In the battle against Father Time, we are always searching for new and better ways to minimize the wrinkles life has inscribed on our faces. Because no one out there actually wants to look older, with each advancing year we are willing to spend more on the latest promise of “younger-looking” skin.

Ironically, though, some of the “latest” skin care advice is to turn to remedies Grandma knew all about.

Remember the good old oatmeal mask? Cucumber slices to soothe the eyes? Beaten eggwhites to get rid of blackheads? The avocado peel facial? How about massaging your dry hair with olive oil and wrapping it in a towel before bedtime, then shampooing in the morning for a silky mane?

Herbs and botanicals like aloe, rosemary, lavender, chamomile, borage and calendula, from marigolds, may sound old-fashioned, but shelves are stocked with body care products boasting these ingredients.

Not only that, Grandma got her beauty secrets out of the garden, and you can, too.

“My personal belief is: the simpler the better,” says Martha Doster, founder and owner of Body Bueno, now in its 30th year of serving Nob Hill. “The old-time remedies are still around because they work,” she says.

To the list of tried-and-true fruit, vegetable and herbal products, she adds: brown sugar as an exfoliant; grapefruit juice for toning; and, rosemary oil for split ends. Shea butter, a nut butter derived from karite, is a very emollient moisturizer that leaves the skin with a silky smooth finish. And purified mud or kaolin (clay) still makes a great face mask.

Eat Fresh

The “back to basics” common sense approach to beauty goes along with natural foods and the “natural healing” approach to medicine. And like the standard prescription for health, obtaining and maintaining a beautiful complexion first depends on a diet of fresh fruits, vegetables and whole grains, minimizing the intake of processed foods and sugar, plus exercise, ample pure water, fresh air and sufficient rest. If stress isn’t good for you, it isn’t going to be good for your skin, either.

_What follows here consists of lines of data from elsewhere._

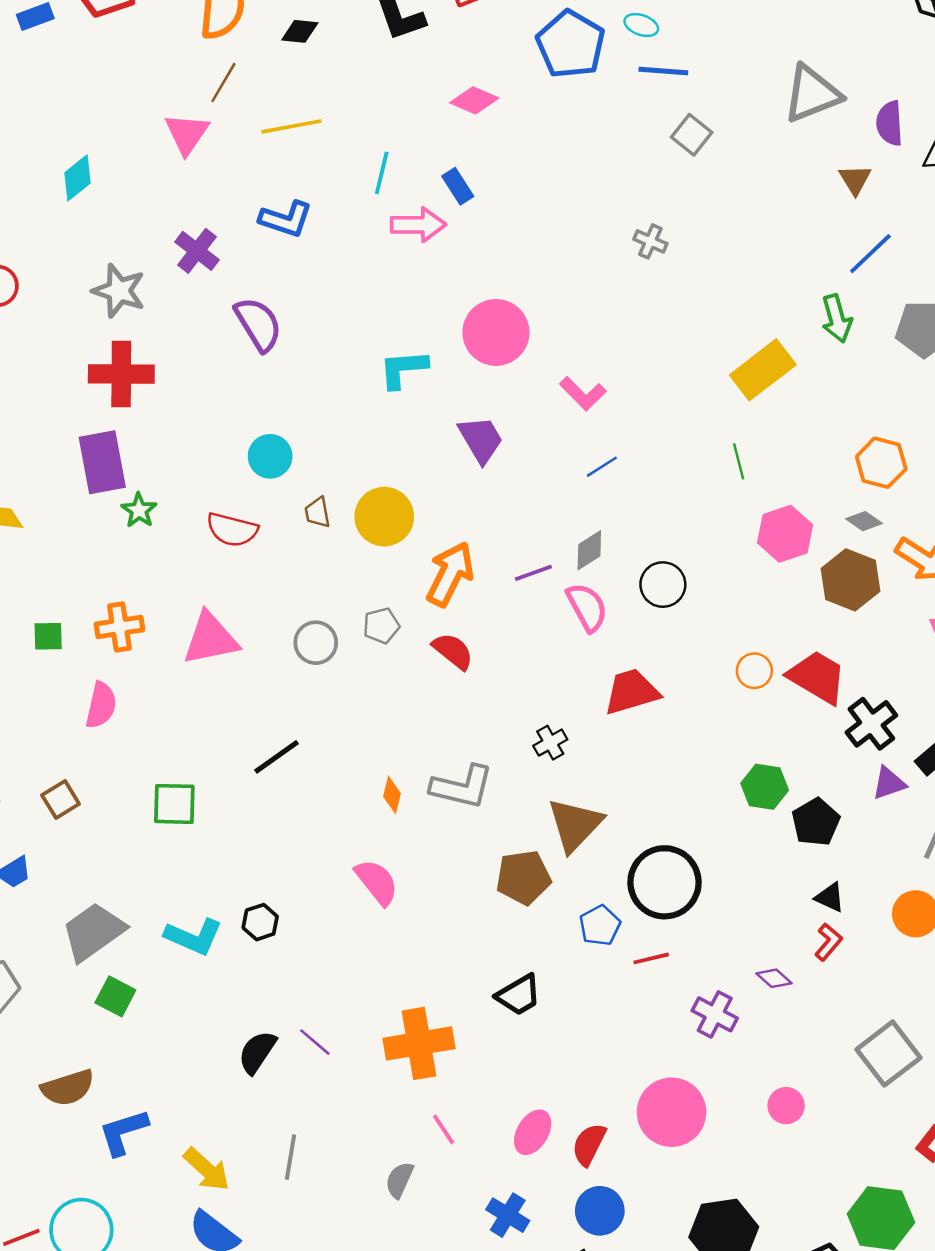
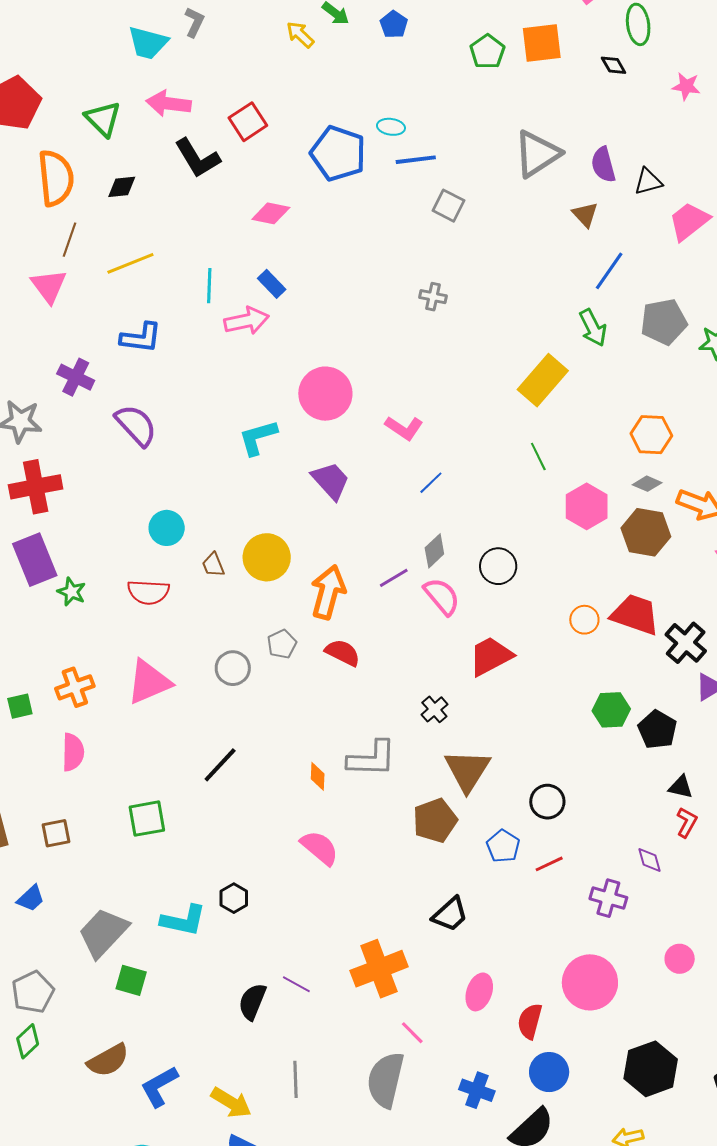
brown square: (61, 799) -> (56, 833), turned 32
black circle: (665, 882) -> (547, 802), size x0.6
purple diamond: (774, 978) -> (650, 860), turned 44
pink ellipse: (533, 1132) -> (479, 992), moved
gray semicircle: (399, 1180) -> (386, 1080), size x1.8

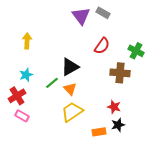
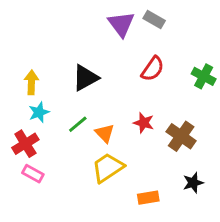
yellow arrow: (27, 41) -> (31, 82), moved
black triangle: (70, 67) -> (85, 78), moved
brown cross: (120, 73) -> (181, 136), moved, turned 30
red star: (114, 107) -> (144, 123), moved
black star: (118, 125) -> (193, 183), moved

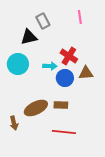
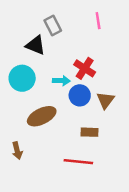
black triangle: (29, 37) -> (36, 45), turned 36
brown triangle: (86, 73) -> (105, 100), moved, turned -49
brown rectangle: (61, 105) -> (89, 132), moved
brown ellipse: (36, 108) -> (42, 116), moved

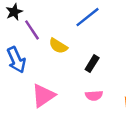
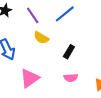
purple line: (32, 30) -> (33, 15), moved

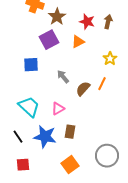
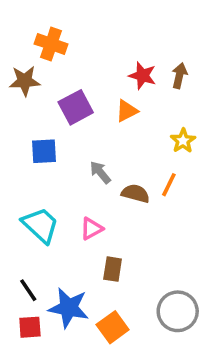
brown star: (57, 17) -> (25, 81), moved, turned 30
brown semicircle: (83, 89) -> (135, 193), turned 63
black line: (18, 137) -> (28, 290), moved
blue star: (45, 137) -> (69, 308), moved

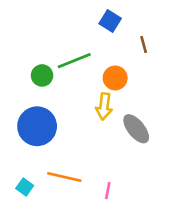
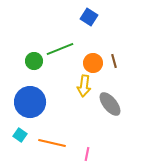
brown line: (144, 45) -> (114, 61), moved
cyan square: (25, 187) -> (20, 135), moved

Beulah Moses, owner of Moses Kountry Health Food Store, located in the North Valley for 30 years, believes that beautiful skin comes from within. “You can put a gallon of oil on your skin and it won’t help,” she says, unless you are lubricating your skin from the inside out.

Toward that end, she recommends essential fatty acids from flaxseed and fish oils — that the body cannot itself produce — and a good daily multiple vitamin.

Borage, evening primrose and black currant oils contain essential fatty acids, including an especially important one, GLA, short for gamma linolenic acid. “Some of it is genetic, but in general, the younger you start taking care of your skin, the better it is,” she cautions.

She has seen lots of “testimonials” walk into her store. Many are finding the recommendations of “The Perricone Promise” helpful when it comes to adding dietary supplements to counteract the effects of aging. This popular book suggests taking nutritional supplements like alpha lipoic acid and DMAE, substances the body produces in greater abundance during the early years. Hyaluronic acid is another such substance available as a dietary supplement.

Thinking Whole

Joyce Kincaid, nutritionist at the Vitamin Cottage in Santa Fe also emphasizes the importance of whole foods in the diet — whole eggs, whole fruit instead of juice, nuts and grains will keep the entire body running well.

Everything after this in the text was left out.